– Зачем же ты обшиваешь ей платье черными лентами? сказала Тереза после долгой паузы, нагнувшись и рассматривая платье: – ведь маленьких девушек всегда хоронят в платьях с розовыми лентами. Да ведь нужно бы настоящие ленты, а не миткалевые.
– Да, так и есть, ты спорола их с какого-то старого платья. Это не годится, продолжала Тереза, выпрямляясь. – Твоя сестра хоть в гробу должна быть одета не хуже других детей. – Allons, mesdames! прибавила она, обращаясь к другим: – найдите скорее розовых атласных лент. Сколько тебе их нужно?
– Оставь, оставь, Тереза! говорила Клара: – это ненужно, зачем это?
– Я так хочу. Ведь ты еще только начала пришивать черные ленты; спори их. Mesdames, поскорее давайте розовых лепт!
Девицы уже рылись в своих ящиках и одна уже несла розовые лепты.
Через минуту и в остальных двух комнатах все искали розовых лент. Целая куча их была собрана для сестры Клары.
Как тронуло бедную девушку это участие и как утешительно было ей теперь смотреть на белое платьице, убранное светлыми, радостными розовыми лентами! Как мила в них будет бедная девочка!
– Когда же вы хороните сестру? сказала Элиза, подавая ей несколько букетов искусственных цветов – лучший, почти единственный свой наряд, которым она жертвовала, чтоб убрать гробок девочки: – когда вы ее хороните? Ведь нам надобно же проводить ее – не так ли, mesdames?
– Конечно, подтвердила Тереза: – мы все будем провожать ее и принесем цветов, сколько можем собрать.
– Благодарю вас, сказала Клара. – Похороны будут завтра в десять часов.
– Непременно, все будем, решительно повторила Тереза и взяла готовое, мило-отделанное розовыми лентами платьице, показывая всем, как прекрасно оно теперь вышло.

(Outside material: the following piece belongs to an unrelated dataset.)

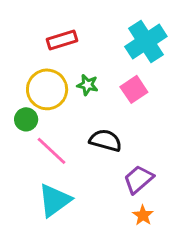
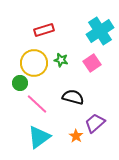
orange star: (143, 215) -> (76, 136), moved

В этот миг три раза прозвучал звонок – знак, что танцовщицы должны выходить на сцену. Поспешно бросилась каждая запереть свой шкапчик, еще раз оправиться перед зеркалом и, взглянув, хорошо ли сидят башмаки, шумно побежали они вверх по ступеням лестницы, ведущей на сцену.
III. Балет
Перед балетом дают обыкновенно какой-нибудь дюжинный водевиль с простенькими декорациями, чтоб задняя половина сцены оставалась свободна для приготовлений к балету.

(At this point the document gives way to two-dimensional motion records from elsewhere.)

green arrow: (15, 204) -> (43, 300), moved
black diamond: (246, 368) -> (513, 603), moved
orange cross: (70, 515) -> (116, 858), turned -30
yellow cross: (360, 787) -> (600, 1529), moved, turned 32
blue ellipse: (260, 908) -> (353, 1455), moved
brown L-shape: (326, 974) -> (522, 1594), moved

Ныньче дают балет в четырех действиях и двенадцати картинах, с раздирающими страданиями любовников и большим количеством патетизма, нежели смысла. Одна из чувствительнейших сцен, очень-трудная, должна быть еще раз репетирована. Дело в том, что жених, барон, граф или герцог, в первом действии являющийся добрым малым, хотя его страшно-нафабренные усы и служат ясным предзнаменованием, что он развернется яростным тигром – этот жених, как заведено в балетах, по-несчастью, застает у своей невесты влюбленного в нее юношу. Тут-то начинаются ужасы: жених сначала останавливается, как пораженный громом; потом, с яростным взглядом, почти не шевеля ногами, перелетает на противоположную сторону сцены. Астольфо, то есть влюбленный юноша, выхватывает меч; двадцать танцовщиц (свита невесты) единодушно дрожат и отскакивают и снова подбегают; свита жениха надменно издевается над Астольфо; наконец невеста, лежавшая без чувств, вскакивает, как на пружинах, ловит руку своего Астольфо и перед глазами изумленного жениха принимается вытанцовать с ним pas de-deux, которым ясно показывает, что вот-де самый этот Астольфо с детства был предметом моей страстной любви, и что я-де не изменю ему, хоть пилите меня пополам, а за тебя, барон или герцог, не пойду, не пойду и не пойду – вот тебе и все!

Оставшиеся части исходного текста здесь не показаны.